AG: The wire and cable industry would face major challenges when there is reduction in government expenditure and payments to the industry from the administration are made late. Moreover, delay in execution of projects due to Right of Way (ROW) issues causes difficulties for contractors in executing the transmission line projects on time. The major issues include reduced funding and untimely payments to contractors for the executed jobs.
When it comes to industry-specific challenges, the wire and cable sector faces the lack of availability of skilled manpower either on the production side or the design-engineering side. Another challenge is the scalability of the organization to deploy technologically advanced machines to ensure the entire production process meets the set standard in order to manufacture cables with service life of at least 40 to 50 years.
WCI: What is stopping the industry from expanding with regards to scalability?
AG: The companies in India are growing but with respect to the growth of the market.
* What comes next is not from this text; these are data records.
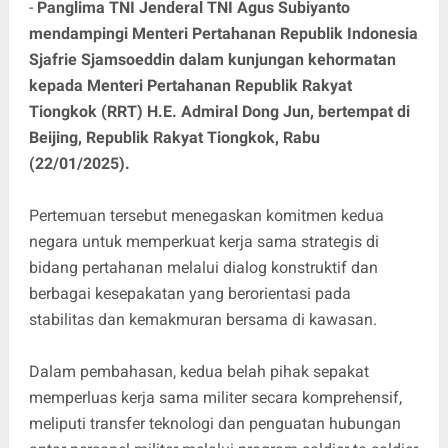
-
Panglima TNI Jenderal TNI Agus Subiyanto
mendampingi Menteri Pertahanan Republik Indonesia
Sjafrie Sjamsoeddin dalam kunjungan kehormatan
kepada Menteri Pertahanan Republik Rakyat
Tiongkok (RRT) H.E. Admiral Dong Jun, bertempat di
Beijing, Republik Rakyat Tiongkok, Rabu
(22/01/2025).
Pertemuan tersebut menegaskan komitmen kedua
negara untuk memperkuat kerja sama strategis di
bidang pertahanan melalui dialog konstruktif dan
berbagai kesepakatan yang berorientasi pada
stabilitas dan kemakmuran bersama di kawasan.
Dalam pembahasan, kedua belah pihak sepakat
memperluas kerja sama militer secara komprehensif,
meliputi transfer teknologi dan penguatan hubungan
Also, a little more stringent qualifications should be implemented to select only reliable and quality-oriented cable companies to execute the cabling projects across the country.
WCI: What are your expectations from the government?
AG: As mentioned earlier, stringent qualifications and quality norms should be implemented by the government to select cable companies for any cabling projects. Also, the industry expects the government to honor their obligations under the contract and make swift payments. The contract should not be one-sided. It needs to be drafted keeping in mind the plight of the industry as well.
WCI: What is your message for technology suppliers? How can they scale up their technologies in order to provide the industry with quality machines and technology?
AG: Most of the wire and cable machines we normally use are still being imported from Europe and China. The Indian wire and cable machine manufacturers must acquire the skill and capability to design and produce world-class machines in order to make their local and global presence stronger.